А Николай Жуков со свойственной ему доброжелательной экспансивностью вскричал:
– Пиши! Ей-богу, пиши. Буду иллюстрировать.
Он сам так загорелся этой темой, что по утрам вместо «здравствуй» спрашивал: «Ну как, пишешь о летчике? Нет? Эх, ты, тоже мне, наобещал сорок бочек арестантов».

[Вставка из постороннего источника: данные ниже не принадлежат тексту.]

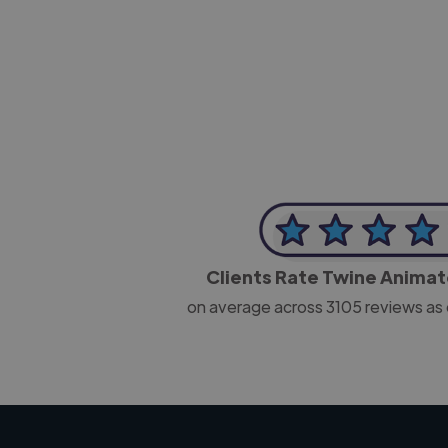
-Josh Bolland
CEO, J B Cole
Clients Rate Twine Anima
on average across
3105
reviews as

3. Правда, только правда, ничего, кроме правды
Перед Трибуналом уже прошла длинная вереница свидетелей, граждан разных государств, людей разных профессий, разного интеллектуального уровня. Из их показаний, часто простых, бесхитростных, лицо нацизма вырисовывается даже выпуклее и ярче, чем из документов, которые продолжают ложиться на стол судей.
Летопись процесса была бы неполной, если не представить вереницу свидетелей. Расскажу хотя бы о тех, которые вызывало советское обвинение и записи о которых сохранились в моих блокнотах.
Вот по ходатайству советского прокурора лорд Лоренс вызывает на трибуну русского крестьянина из деревни Кузнецово Порховского района Псковской области. С медленной, я бы сказал, с величественной неторопливостью проходит свидетель через зал, поднимается на свидетельскую трибуну. Настает тишина. Суд уже много слышал о том, как немецкая армия хладнокровно разрушала Варшаву, Новгород, Псков, сотни городов, тысячи селений, превращая порою в «мертвые зоны» целые районы. Все это уже есть в протоколе суда.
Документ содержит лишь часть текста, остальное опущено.